LuyiTian / scPipe

a pipeline for single cell RNA-seq data analysis
68 stars 24 forks source link

"UMI_duplication_count.csv" file and "UMI_dedup_stat.csv" file #113

Closed shokohirosue closed 5 years ago

shokohirosue commented 5 years ago

If I run sc_exon_mapping, sc_demultiplex and sc_gene_counting separately, in "UMI_duplication_count.csv" file, I get duplication number 1's count 0. This does not happen when I run sc_count_aligned_bam wrapper. Do you have any idea why this could be?

Also, in "UMI_dedup_stat.csv" file, I get 0 for number of filtered gene, UMI A percentage, UMI T percentage, UMI G percentage and UMI C percentage. Is this how it should be?

I would be grateful for any advice!

Thank you, Shoko

LuyiTian commented 5 years ago

can you provide an example of the two different UMI_duplication_count.csv? I think just the first few lines would be enough. There might be some bugs in our summary output module but the gene quantification part should be fine.
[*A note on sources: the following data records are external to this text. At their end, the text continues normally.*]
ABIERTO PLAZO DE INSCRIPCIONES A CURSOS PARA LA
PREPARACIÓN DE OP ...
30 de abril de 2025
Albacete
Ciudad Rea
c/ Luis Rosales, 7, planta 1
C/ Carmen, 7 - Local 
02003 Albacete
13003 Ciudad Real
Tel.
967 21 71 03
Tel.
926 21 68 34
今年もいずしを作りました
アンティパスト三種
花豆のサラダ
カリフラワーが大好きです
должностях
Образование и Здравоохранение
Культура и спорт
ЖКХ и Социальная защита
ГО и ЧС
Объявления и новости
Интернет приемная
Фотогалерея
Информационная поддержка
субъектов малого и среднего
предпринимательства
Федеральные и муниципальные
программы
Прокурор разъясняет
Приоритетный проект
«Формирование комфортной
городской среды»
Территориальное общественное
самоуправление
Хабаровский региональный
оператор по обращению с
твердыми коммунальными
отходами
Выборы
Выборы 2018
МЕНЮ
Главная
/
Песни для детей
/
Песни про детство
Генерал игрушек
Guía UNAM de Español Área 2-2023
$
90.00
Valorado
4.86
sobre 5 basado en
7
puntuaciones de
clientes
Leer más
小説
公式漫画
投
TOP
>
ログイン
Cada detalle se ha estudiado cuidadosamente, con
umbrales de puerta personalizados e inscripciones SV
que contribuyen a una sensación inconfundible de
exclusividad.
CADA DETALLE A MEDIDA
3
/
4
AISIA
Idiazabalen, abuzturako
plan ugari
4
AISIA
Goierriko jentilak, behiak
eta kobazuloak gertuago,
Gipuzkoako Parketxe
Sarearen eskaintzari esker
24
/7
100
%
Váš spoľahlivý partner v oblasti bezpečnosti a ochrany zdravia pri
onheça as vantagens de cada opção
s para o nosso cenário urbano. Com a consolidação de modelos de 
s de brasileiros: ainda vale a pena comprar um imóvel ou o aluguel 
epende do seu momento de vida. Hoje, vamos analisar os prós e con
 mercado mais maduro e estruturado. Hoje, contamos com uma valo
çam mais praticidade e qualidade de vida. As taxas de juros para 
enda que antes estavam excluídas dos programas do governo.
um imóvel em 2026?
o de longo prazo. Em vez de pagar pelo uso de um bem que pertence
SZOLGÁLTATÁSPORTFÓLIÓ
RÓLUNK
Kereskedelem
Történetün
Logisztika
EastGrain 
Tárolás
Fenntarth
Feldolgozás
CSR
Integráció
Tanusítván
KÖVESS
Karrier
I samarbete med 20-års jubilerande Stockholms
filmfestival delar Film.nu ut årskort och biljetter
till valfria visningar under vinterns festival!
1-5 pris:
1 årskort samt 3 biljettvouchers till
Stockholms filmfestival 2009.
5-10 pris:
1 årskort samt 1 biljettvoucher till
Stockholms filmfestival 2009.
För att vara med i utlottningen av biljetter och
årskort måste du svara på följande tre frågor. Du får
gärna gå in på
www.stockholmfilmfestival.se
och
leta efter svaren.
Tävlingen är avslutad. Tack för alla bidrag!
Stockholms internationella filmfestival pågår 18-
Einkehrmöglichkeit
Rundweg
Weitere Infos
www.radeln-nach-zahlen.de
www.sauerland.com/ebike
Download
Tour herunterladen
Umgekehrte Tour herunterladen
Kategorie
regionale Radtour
shokohirosue commented 5 years ago

The top of UMI_duplication_count.csv produced by sc_exon_mapping, sc_demultiplex and sc_gene_counting is

duplication number count
1 0
2 7911131
3 6091489
4 4163607
5 2623180
6 1597392
7 987498
8 634213
9 433120
10 313844

The top of UMI_dedup_stat.csv is

cell_id number of filtered gene number of corrected UMI UMI A percentage UMI T percentage UMI G percentage UMI C percentage
CELL_020000 0 220 0 0 0 0
CELL_019994 0 261 0 0 0 0
CELL_019990 0 170 0 0 0 0

The top of UMI_duplication_count.csv produced by sc_count_aligned_bam is

duplication number count
1 5280116
2 6564473
3 6006580
4 4439189
5 2570016
6 1600715
7 1204597
8 801283
9 534746
10 440353

The top of UMI_dedup_stat.csv is

cell_id number of filtered gene number of corrected UMI UMI A percentage UMI T percentage UMI G percentage UMI C percentage
CELL_020000 0 137 0 0 0 0
CELL_019994 0 158 0 0 0 0
CELL_019990 0 94 0 0 0 0

These are produced from the same inbam, annofn and bc_anno. Do you have any idea why the numbers in the tables are very different?

Thank you.

shokohirosue commented 5 years ago

I will add the code structure I used:

For sc_exon_mapping, sc_demultiplex and sc_gene_counting


read_structure = list(
    bs1 = -1,   # barcode start position in fq_R1, -1 indicates no barcode
    bl1 = 0,    # barcode length in fq_R1, 0 since no barcode present
    bs2 = 0,    # barcode start position in fq_R2
    bl2 = 16,   # barcode length in fq_R2
    us = 16,    # UMI start position in fq_R2
    ul = 10     # UMI length
)

sc_exon_mapping(inbam = "/inbam/Aligned.sortedByCoord.out.bam",
                outbam = "/output1/sample1.mapped.bam",
                annofn = "/gencode.vM19.primary_assembly.annotation.gtf",
    bc_len = read_structure$bl2,
    UMI_len = read_structure$ul)

sc_demultiplex(inbam = "/output1/sample1.mapped.bam",
               outdir = "/output1/",
               bc_anno = "/sample_index/sample1.csv",
               mito="chrM",
               nthreads = 10)

sc_gene_counting(outdir = "/output1/",
                 bc_anno = "/sample_index/sample1.csv"
                 )

For sc_count_aligned_bam

read_structure = list(
    bs1 = -1,   # barcode start position in fq_R1, -1 indicates no barcode
    bl1 = 0,    # barcode length in fq_R1, 0 since no barcode present
    bs2 = 0,    # barcode start position in fq_R2
    bl2 = 16,   # barcode length in fq_R2
    us = 16,    # UMI start position in fq_R2
    ul = 10     # UMI length
)

sc_count_aligned_bam(
    inbam = "/inbam/Aligned.sortedByCoord.out.bam",
    outbam = "/output2/sample1.mapped.bam",
    mito="chrM",
    annofn = "/gencode.vM19.primary_assembly.annotation.gtf",
    bc_len = read_structure$bl2,
    UMI_len = read_structure$ul,
    outdir = "/output2/",
    bc_anno = "/sample_index/sample1.csv"
)
shokohirosue commented 5 years ago

I just checked md5sum of gene_count.csv from both and they are different - which result should I use?

Thank you.

LuyiTian commented 5 years ago

There might be some different default parameters in sc_count_aligned_bam. The sc_count_aligned_bam should just be a wrapper of the three functions. You can use the result generated by sc_count_aligned_bam.